向量= {{4,3,4,3}，{11,22,33,44,55,66}，NULL，{5}，{ 3,33,333,33,3}}。

的大小为5（向量内有5个向量）。

的大小为{4,6,0,1,5}（ 4是第一个向量的长度，依此类推。）

大小由用户在main（）的开头输入，并且** vectors和amp; * sizes是动态分配的，具有size的值。

for example,for:
vectors = {{4,3,4,3},{11,22,33,44,55,66},NULL,{5},{3,33,333,33,3}}.
size is 5 (there are 5 vectors inside vectors).
sizes is {4,6,0,1,5} (4 is the length of the first vector and so on).
size is inputted by the user at the beginning of main() and **vectors&*sizes are dynimacilly allocated with size's value.

我被要求编写函数：

int init（int *** vectors，int ** sizes，int size）初始化* * vectors为NULL数组，* vectors为零数组。

我想出了以下代码：

I'm asked to write the function:
int init(int ***vectors, int **sizes, int size) which initializes **vectors to be an array of NULLs and *sizes to be an array of zeros.
I came up with this code:

#define _CRT_SECURE_NO_WARNINGS
#include <stdio.h>
#include <stdlib.h>
int init(int*** vectors, int** sizes, int size)
{
    int i, k,j;
    printf("check\n");
    *vectors = (int**)malloc(size * sizeof(int*));
    if (*vectors == NULL)
        return 0;
    for (i = 0; i < size; i++)
    {
        *(vectors + i) = NULL;
    }
    printf("check 2\n");
    for (k = 0; k<size; k++)
    {
        if (*(vectors+k) != NULL)
            printf("didn't work\n");
        else
            printf("current is null\n");
    }
    *sizes= (int*)malloc(size * sizeof(int));
    if (*sizes == NULL)
        return 0;
    for (j= 0; j < size; j++)
    {
        *(sizes + j) = 0;
        printf("%d ", *(sizes + j));
    }
    printf("\n");
    return 1;
}
int main()
{
    int size, i;
    int** vectors = NULL;
    int* sizes = NULL;
    printf("\nPlease enter an amount of vectors:\n");
    scanf("%d", &size);
    printf("%d\n", init(&vectors, &sizes, size));
    printf("size is %d now\n", size);
//  for (i = 0; i < size; i++)
    //  printf("%d ", *(sizes+i));
    printf("check 3\n");
    free(sizes);
    free(vectors);
    printf("check 4\n");
    printf("check 5\n");
    return 0;
}

忘了说，如果init分配内存失败，它将返回0，否则返回1

打印支票是为了让我可以看到程序在哪里失败。

问题是无论如何，在打印最后一张支票（支票5）$ b $之后b程序失败。（运行时检查失败2）

如果有人可以帮助我了解我在做什么错，我将非常感激。

非常感谢您的阅读并度过了美好的一天
编辑：

i还在init内打印了数组大小/向量，只是看它是否打印零/空值，我实际上不需要这样做。

forgot to mention that init returns 0 if it fails to allocate memory and 1 otherwise.
printing the "checks" was so I could see where the program fails.
the problem is that no matter what,after printing the last check (check 5) the program fails.(Run-Time Check Failure #2)
if anyone could help me understand what I'm doing wrong I would HIGHLY appreciate it.
thanks alot for reading and have an amazing day. edit:
i also printed the array sizes/vectors inside init just to see if it prints zeros/nulls,i don't actually need to do it.

推荐答案

OP代码的一个问题是指针算法。
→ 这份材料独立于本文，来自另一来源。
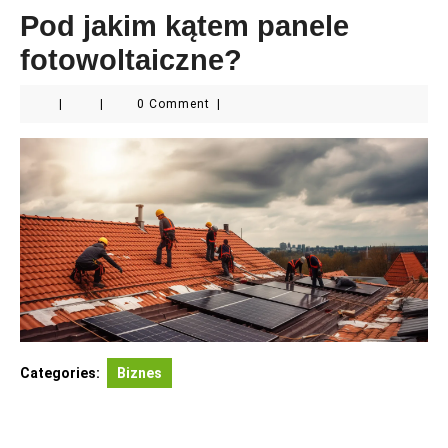
Pod jakim kątem panele
fotowoltaiczne?
|
|
0 Comment
|
Categories:
Biznes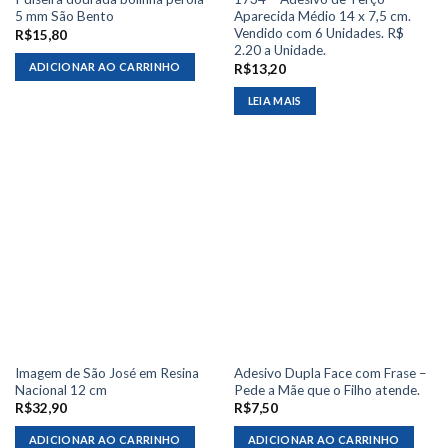
5 mm São Bento
Aparecida Médio 14 x 7,5 cm.
Vendido com 6 Unidades. R$
R$
15,80
2.20 a Unidade.
ADICIONAR AO CARRINHO
R$
13,20
LEIA MAIS
Imagem de São José em Resina
Adesivo Dupla Face com Frase –
Nacional 12 cm
Pede a Mãe que o Filho atende.
R$
32,90
R$
7,50
ADICIONAR AO CARRINHO
ADICIONAR AO CARRINHO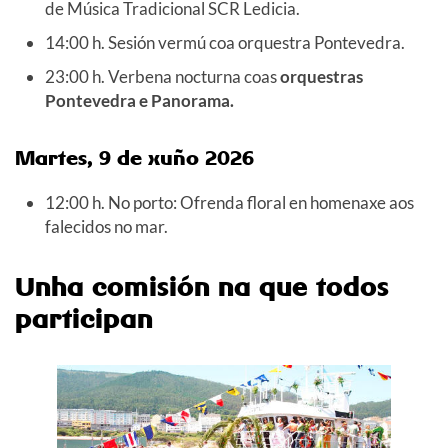
de Música Tradicional SCR Ledicia.
14:00 h. Sesión vermú coa orquestra Pontevedra.
23:00 h. Verbena nocturna coas
orquestras
Pontevedra e Panorama.
Martes, 9 de xuño
2026
12:00 h. No porto: Ofrenda floral en homenaxe aos
falecidos no mar.
Unha comisión na que todos
participan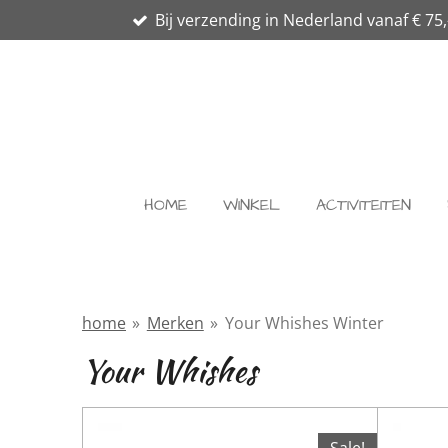
Bij verzending in Nederland vanaf € 75,
Ga
direct
naar
de
hoofdinhoud
HOME
WINKEL
ACTIVITEITEN
home
»
Merken
»
Your Whishes Winter
Your Whishes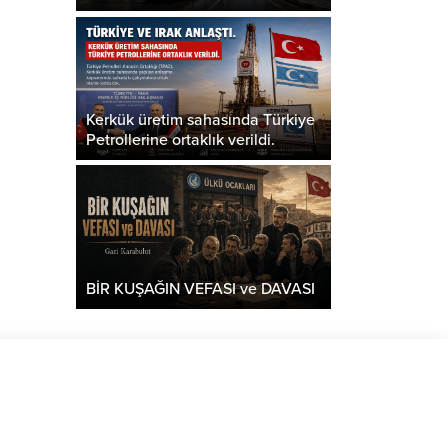
Kerkük üretim sahasında Türkiye
Petrollerine ortaklık verildi.
BİR KUŞAĞIN VEFASI ve DAVASI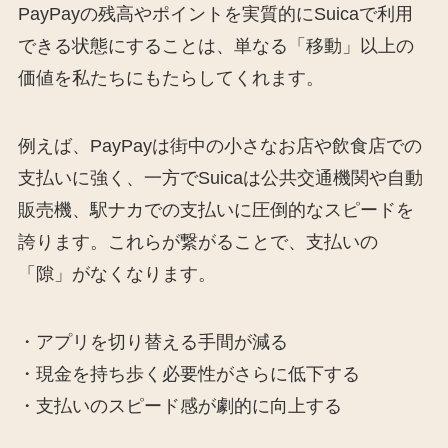
PayPayの残高やポイントを実質的にSuicaで利用
できる状態にすることは、単なる「移動」以上の
価値を私たちにもたらしてくれます。
例えば、PayPayは街中の小さなお店や飲食店での
支払いに強く、一方でSuicaは公共交通機関や自動
販売機、駅ナカでの支払いに圧倒的なスピードを
誇ります。これらが繋がることで、支払いの
「隙」がなくなります。
・アプリを切り替える手間が減る
・現金を持ち歩く必要性がさらに低下する
・支払いのスピード感が劇的に向上する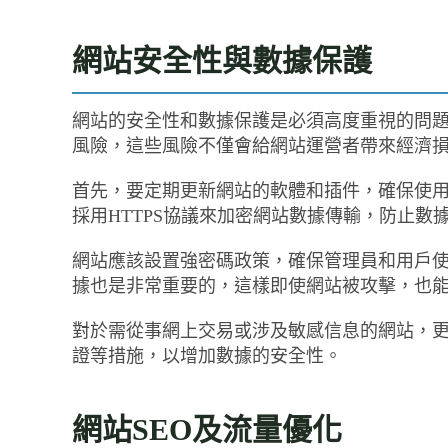
網站安全性與數據保護
網站的安全性和數據保護是必須高度重視的問
風險，這些風險不僅會給網站運營者帶來經濟
首先，要定期更新網站的軟體和插件，確保使
採用HTTPS協議來加密網站數據傳輸，防止數
網站應該設置強密碼政策，確保管理員和用戶
據也是非常重要的，這樣即使網站被攻擊，也
對於需從事網上交易或涉及敏感信息的網站，
證等措施，以增加數據的安全性。
網站SEO及流量優化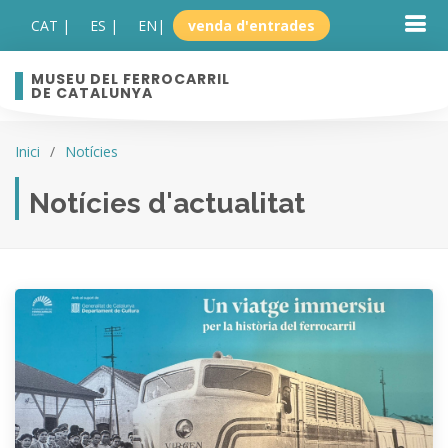
CAT |
ES |
EN
|
venda d'entrades
MUSEU DEL FERROCARRIL
DE CATALUNYA
Inici
Notícies
Notícies d'actualitat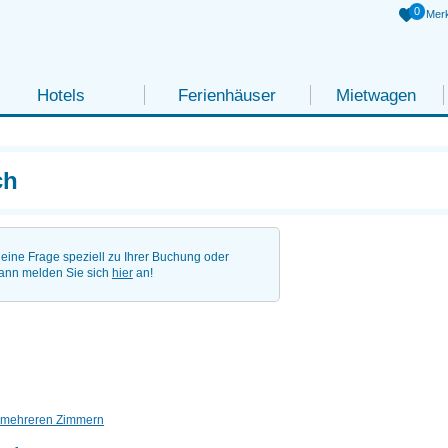
0
Merk
Hotels
Ferienhäuser
Mietwagen
ch
eine Frage speziell zu Ihrer Buchung oder
ann melden Sie sich
hier
an!
 mehreren Zimmern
给出：

One problem of OP's code is in the pointer arithmetic. Given:

int ***vectors;
*vectors = malloc(size * sizeof(int*));

此循环：

for (i = 0; i < size; i++)
{
    *(vectors + i) = NULL;
}

将迭代下一个未分配的 pointer指针 strong>转换为int，而OP所需的是

Would iterate over the next unallocated pointer to pointer to pointer to int, while what the OP needs is

for (i = 0; i < size; i++)
{
    *(*vectors + i) = NULL;     // or (*vectors)[i] = NULL;
}

在以下循环中也是如此，其中 * （sizes + j）代替 *（* sizes + j）（或（* sizes）[j ] ）。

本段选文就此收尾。